■ Problem requirements
Find the string "Meine" in the listing below and return each line it appears in.

• • • •

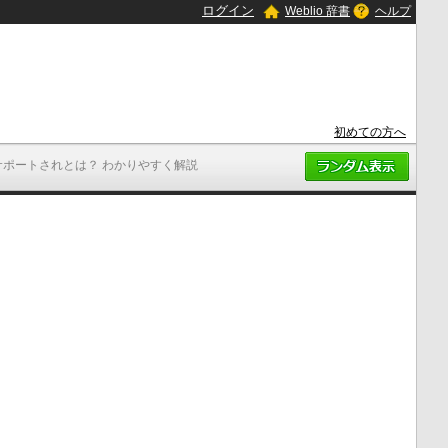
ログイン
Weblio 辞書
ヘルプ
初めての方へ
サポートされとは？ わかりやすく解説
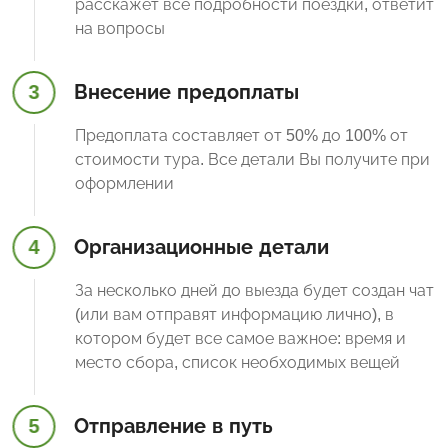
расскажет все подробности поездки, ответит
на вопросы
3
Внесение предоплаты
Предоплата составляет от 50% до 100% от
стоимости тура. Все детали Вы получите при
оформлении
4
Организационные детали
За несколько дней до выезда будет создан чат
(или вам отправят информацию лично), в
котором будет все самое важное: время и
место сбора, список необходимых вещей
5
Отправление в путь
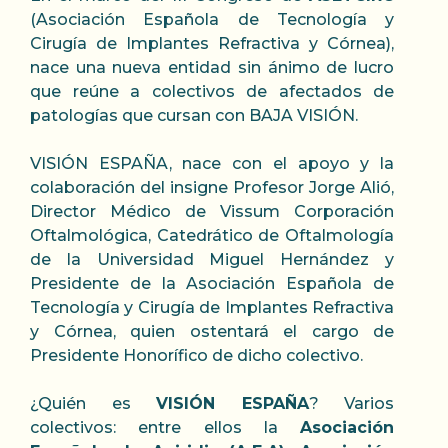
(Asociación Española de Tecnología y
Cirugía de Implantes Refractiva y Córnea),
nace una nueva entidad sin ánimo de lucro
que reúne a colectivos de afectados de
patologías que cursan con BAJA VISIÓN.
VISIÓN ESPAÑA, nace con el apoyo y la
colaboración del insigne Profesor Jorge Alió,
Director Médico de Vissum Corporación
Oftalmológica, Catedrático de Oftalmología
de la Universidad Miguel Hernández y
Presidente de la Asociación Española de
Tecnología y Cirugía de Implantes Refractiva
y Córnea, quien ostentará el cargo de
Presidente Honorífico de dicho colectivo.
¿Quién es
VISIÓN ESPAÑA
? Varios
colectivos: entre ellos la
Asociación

• • • •

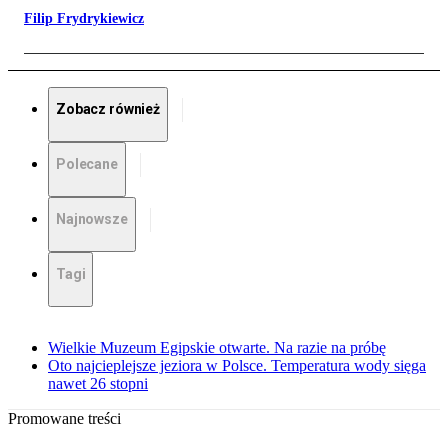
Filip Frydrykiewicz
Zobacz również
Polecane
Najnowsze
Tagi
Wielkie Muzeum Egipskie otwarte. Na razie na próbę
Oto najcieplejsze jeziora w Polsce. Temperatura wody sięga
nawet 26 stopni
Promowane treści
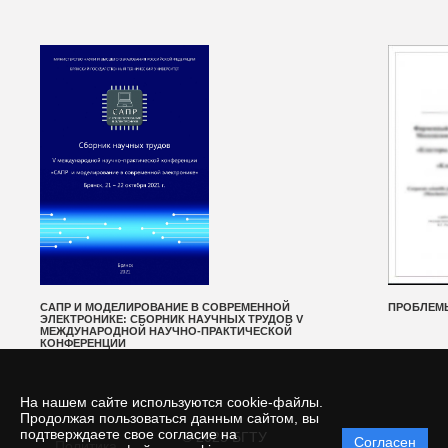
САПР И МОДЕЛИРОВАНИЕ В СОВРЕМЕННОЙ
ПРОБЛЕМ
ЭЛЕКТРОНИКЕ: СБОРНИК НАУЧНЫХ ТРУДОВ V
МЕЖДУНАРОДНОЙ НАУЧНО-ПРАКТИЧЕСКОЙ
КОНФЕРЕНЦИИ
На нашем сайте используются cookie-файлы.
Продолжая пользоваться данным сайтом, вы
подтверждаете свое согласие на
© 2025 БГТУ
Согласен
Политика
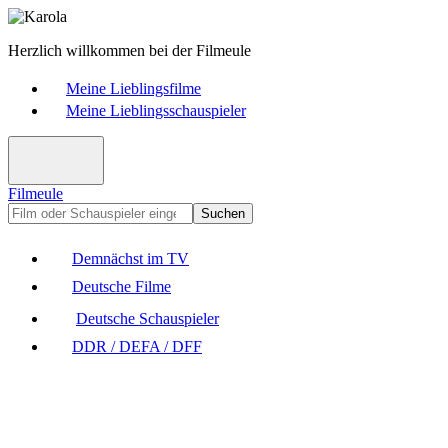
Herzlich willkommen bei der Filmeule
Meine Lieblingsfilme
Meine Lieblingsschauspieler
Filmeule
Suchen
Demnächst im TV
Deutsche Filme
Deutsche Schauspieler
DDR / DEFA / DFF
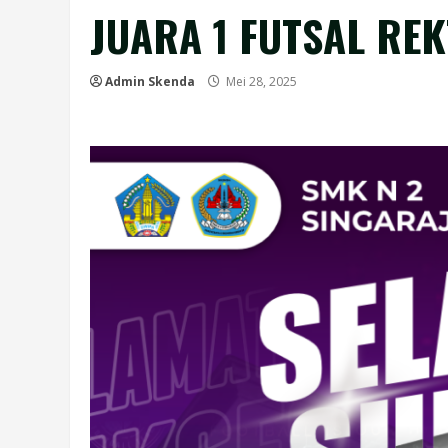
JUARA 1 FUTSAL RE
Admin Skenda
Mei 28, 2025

• • • •

■ Solution for this problem
Meine Lieblingsfilme
Meine Lieblingsschauspieler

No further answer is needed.